* **About this exercise**: From the data below, report how many lines contain the word "Optimization", giving the number and nothing else.

Collected data entries
====

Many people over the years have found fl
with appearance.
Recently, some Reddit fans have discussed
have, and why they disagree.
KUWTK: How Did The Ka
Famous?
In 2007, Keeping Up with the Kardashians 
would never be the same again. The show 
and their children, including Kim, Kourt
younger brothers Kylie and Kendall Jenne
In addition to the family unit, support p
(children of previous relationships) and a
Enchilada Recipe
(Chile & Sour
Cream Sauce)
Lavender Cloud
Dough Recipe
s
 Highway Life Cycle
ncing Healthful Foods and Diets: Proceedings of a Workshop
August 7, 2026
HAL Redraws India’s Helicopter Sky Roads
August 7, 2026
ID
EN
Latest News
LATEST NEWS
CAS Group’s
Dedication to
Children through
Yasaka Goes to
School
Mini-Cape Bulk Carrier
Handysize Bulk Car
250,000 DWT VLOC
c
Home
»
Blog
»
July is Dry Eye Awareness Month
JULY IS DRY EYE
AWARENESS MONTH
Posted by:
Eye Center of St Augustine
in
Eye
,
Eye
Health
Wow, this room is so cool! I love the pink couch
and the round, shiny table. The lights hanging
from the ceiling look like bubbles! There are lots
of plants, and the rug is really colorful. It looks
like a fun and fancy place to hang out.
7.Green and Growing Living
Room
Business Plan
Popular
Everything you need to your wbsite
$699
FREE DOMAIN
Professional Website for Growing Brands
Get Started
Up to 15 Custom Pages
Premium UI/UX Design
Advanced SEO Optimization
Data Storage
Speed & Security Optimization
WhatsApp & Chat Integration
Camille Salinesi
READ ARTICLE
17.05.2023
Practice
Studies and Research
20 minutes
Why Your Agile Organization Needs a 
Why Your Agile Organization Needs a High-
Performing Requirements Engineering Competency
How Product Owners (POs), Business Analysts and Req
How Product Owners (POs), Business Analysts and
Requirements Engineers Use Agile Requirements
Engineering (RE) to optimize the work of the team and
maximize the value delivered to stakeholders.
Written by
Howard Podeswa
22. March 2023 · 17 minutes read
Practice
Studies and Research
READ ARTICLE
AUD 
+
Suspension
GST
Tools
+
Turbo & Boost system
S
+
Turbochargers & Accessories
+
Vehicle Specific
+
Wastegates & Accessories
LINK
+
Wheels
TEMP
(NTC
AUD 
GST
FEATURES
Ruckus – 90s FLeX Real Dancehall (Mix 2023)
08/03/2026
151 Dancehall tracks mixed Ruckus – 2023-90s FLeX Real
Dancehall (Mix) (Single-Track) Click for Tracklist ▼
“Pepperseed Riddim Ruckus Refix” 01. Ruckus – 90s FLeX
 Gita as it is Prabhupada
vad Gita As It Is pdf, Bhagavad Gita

====

* **Response box**: 2